Ainsi, l’insécurité alimentaire qui était une réalité dans les zones du Nord et du Nord-Est s’étend-elle de plus en plus dans l’intérieur du pays à cause d’une pluviométrie défectueuse. Mêmes si les pluies ne dépendent pas de sa volonté, il est du ressort de tout président d’agir en amont pour éviter la catastrophe, cette famine que l’on cache sous le vocable d’insécurité alimentaire. Les centaines de milliers d’hectares de terres arables ne sont pas exploités comme il se doit. Et quand ils le sont, ce n’est pas grâce aux agriculteurs sénégalais. Le constat est unanime : les grandes fermes agricoles sont l’œuvre de multinationale telle « Senegindia » dont l’installation a été décriée par les populations autochtones. Les victimes de ces compagnies ne sont pas seulement ces paysans sans moyens, il y a à côté ces éleveurs qui perdent en même temps leurs zones de pâturage.

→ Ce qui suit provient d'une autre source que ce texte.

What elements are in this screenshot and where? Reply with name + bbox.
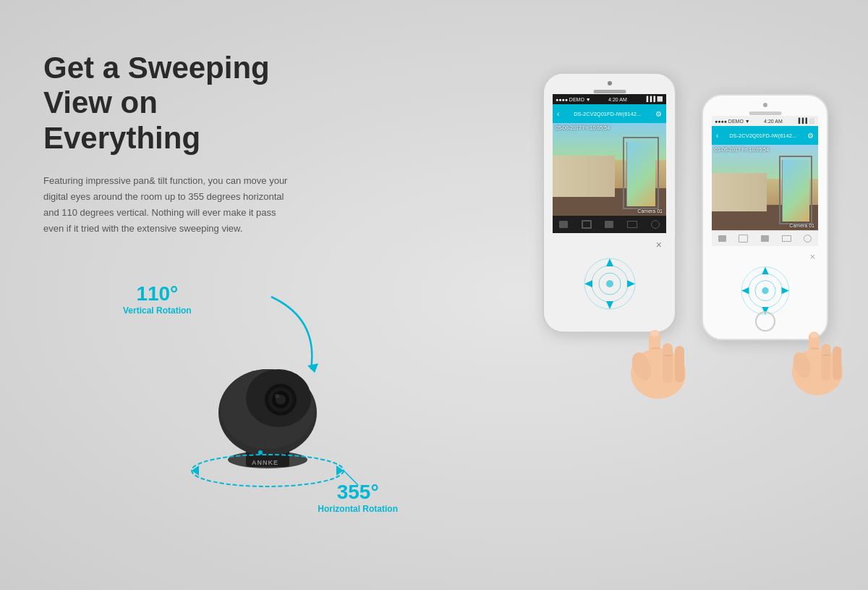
phone2-camera-dot — [763, 103, 767, 107]
svg-rect-44 — [833, 347, 841, 380]
phone2-timestamp: 01-06-2017 Fri 10:05:54 — [715, 147, 769, 152]
ctrl2-icon-5 — [804, 235, 812, 243]
svg-marker-40 — [781, 287, 788, 294]
phone1-timestamp: 05-06-2017 Fri 10:05:54 — [556, 125, 610, 130]
page-container: Get a Sweeping View on Everything Featur… — [0, 0, 868, 590]
phone2-app-header: ‹ DS-2CV2Q01FD-IW(6142... ⚙ — [712, 126, 818, 145]
main-heading: Get a Sweeping View on Everything — [43, 51, 289, 156]
horizontal-label-text: Horizontal Rotation — [318, 504, 398, 514]
phone2-status-bar: ●●●● DEMO ▼ 4:20 AM ▐▐▐ ⬜ — [712, 116, 818, 126]
phone1-close-button[interactable]: × — [656, 239, 662, 250]
svg-rect-43 — [822, 344, 831, 381]
phone1-app-title: DS-2CV2Q01FD-IW(6142... — [562, 111, 652, 117]
ctrl-icon-2 — [582, 220, 592, 229]
ctrl-icon-3 — [605, 221, 613, 228]
ctrl-icon-1 — [559, 221, 568, 228]
phone1-hand-pointer — [611, 294, 705, 413]
phone2-camera-feed: 01-06-2017 Fri 10:05:54 Camera 01 — [712, 145, 818, 230]
horizontal-degrees: 355° — [318, 481, 398, 504]
phone2-feed-label: Camera 01 — [789, 223, 814, 228]
camera-illustration: ANNKE — [166, 275, 369, 507]
svg-point-48 — [810, 332, 818, 337]
phone2-wrapper: ●●●● DEMO ▼ 4:20 AM ▐▐▐ ⬜ ‹ DS-2CV2Q01FD… — [702, 94, 846, 340]
svg-point-32 — [650, 331, 659, 337]
svg-point-11 — [258, 450, 263, 455]
phone2-close-button[interactable]: × — [809, 251, 815, 262]
ctrl2-icon-1 — [718, 235, 726, 242]
phone1-control-bar — [553, 216, 666, 233]
left-section: Get a Sweeping View on Everything Featur… — [43, 51, 289, 237]
ctrl-icon-5 — [651, 220, 660, 229]
ctrl2-icon-3 — [761, 235, 769, 242]
hand-svg-2 — [774, 298, 861, 406]
ctrl-icon-4 — [627, 221, 637, 228]
svg-rect-27 — [663, 343, 673, 383]
svg-marker-0 — [307, 363, 318, 373]
phone2-app-title: DS-2CV2Q01FD-IW(6142... — [721, 132, 804, 139]
camera-svg-wrapper: ANNKE — [166, 275, 369, 507]
phone1-status-bar: ●●●● DEMO ▼ 4:20 AM ▐▐▐ ⬜ — [553, 94, 666, 104]
svg-point-10 — [275, 394, 279, 398]
phone1-camera-feed: 05-06-2017 Fri 10:05:54 Camera 01 — [553, 123, 666, 216]
svg-point-36 — [762, 287, 768, 294]
heading-line1: Get a Sweeping — [43, 51, 270, 85]
hand-svg-1 — [611, 294, 705, 410]
phone1-speaker — [593, 90, 626, 93]
svg-marker-23 — [584, 280, 592, 287]
phone2-speaker — [749, 111, 781, 115]
svg-text:ANNKE: ANNKE — [252, 459, 278, 466]
ctrl2-icon-4 — [782, 235, 791, 242]
phone1-app-header: ‹ DS-2CV2Q01FD-IW(6142... ⚙ — [553, 104, 666, 123]
svg-rect-28 — [675, 346, 684, 382]
phone1-feed-label: Camera 01 — [637, 208, 663, 214]
camera-section: 110° Vertical Rotation — [101, 261, 405, 536]
phone1-camera-dot — [608, 81, 612, 85]
horizontal-rotation-label: 355° Horizontal Rotation — [318, 481, 398, 514]
heading-line2: View on — [43, 85, 158, 119]
svg-marker-24 — [627, 280, 635, 287]
ctrl2-icon-2 — [739, 235, 748, 243]
svg-marker-21 — [606, 258, 613, 266]
svg-marker-39 — [741, 287, 749, 294]
phone2-control-bar — [712, 230, 818, 246]
svg-marker-37 — [762, 267, 768, 274]
phones-section: ●●●● DEMO ▼ 4:20 AM ▐▐▐ ⬜ ‹ DS-2CV2Q01FD… — [542, 72, 846, 340]
phone2-hand-pointer — [774, 298, 861, 409]
phone2-home-button[interactable] — [755, 311, 775, 332]
phone1-wrapper: ●●●● DEMO ▼ 4:20 AM ▐▐▐ ⬜ ‹ DS-2CV2Q01FD… — [542, 72, 687, 333]
heading-line3: Everything — [43, 121, 200, 155]
svg-point-20 — [606, 280, 613, 287]
description-text: Featuring impressive pan& tilt function,… — [43, 173, 289, 237]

Nous, paysans et éleveurs, allons voter pour celui-là qui mettra fin au bradage du foncier. Combien de milliers d’hectares sont tombés entre les mains de prédateurs fonciers non-sénégalais ? Dans beaucoup de communes de Matam, Louga ou Saint-Louis, les populations paysannes font face à d’énormes litiges fonciers et voient souvent leurs terres leur échapper parce que tout simplement ils manquent de moyens pour les exploiter. Pour atteindre les objectifs que les régimes passés se sont fixés sans beaucoup de succès, il faut que le prochain gouvernement s’attelle à faire des paysans de vrais agriculteurs et des bergers de vrais éleveurs. Cela requiert évidemment des mesures fortes et une politique très sérieusement réfléchie. Ce qui est possible en France et aux Etats-Unis doit pouvoir l’être chez nous qui n’avons rien à leur envier avec l’immense étendue de nos terres et la richesse de nos sols.
Nous, paysans et éleveurs, porterons nos voix à celui qui s’engage à garantir une agriculture de qualité et un élevage de prestige. C’est grâce à une agriculture de qualité que l’autosuffisance alimentaire pourra être remplacée par l’ambition de la souveraineté alimentaire. Pour un président qui a de la vision, le défi ne doit pas se réduire à avoir assez à manger mais plutôt à aller au-delà. L’autosuffisance alimentaire nous retourne à des années en arrière puisqu’elle s’apparente à la culture vivrière qui était l’apanage des paysans. La souveraineté alimentaire, quant à elle, va au-delà du concept « bay dundéé » (culture vivrière) et s’accommode le plus au concept de l’agrobusiness. De même, le phénomène de la transhumance des animaux doit être amoindri ou définitivement éliminé à travers un plan de fixation des éleveurs. Cela pourrait se faire si des ranchs sont implantés dans les zones de forte concentration des bergers. C’est seulement en réussissant à fixer les bergers qu’on peut espérer d’en faire de vrais éleveurs et attendre des rendements probants.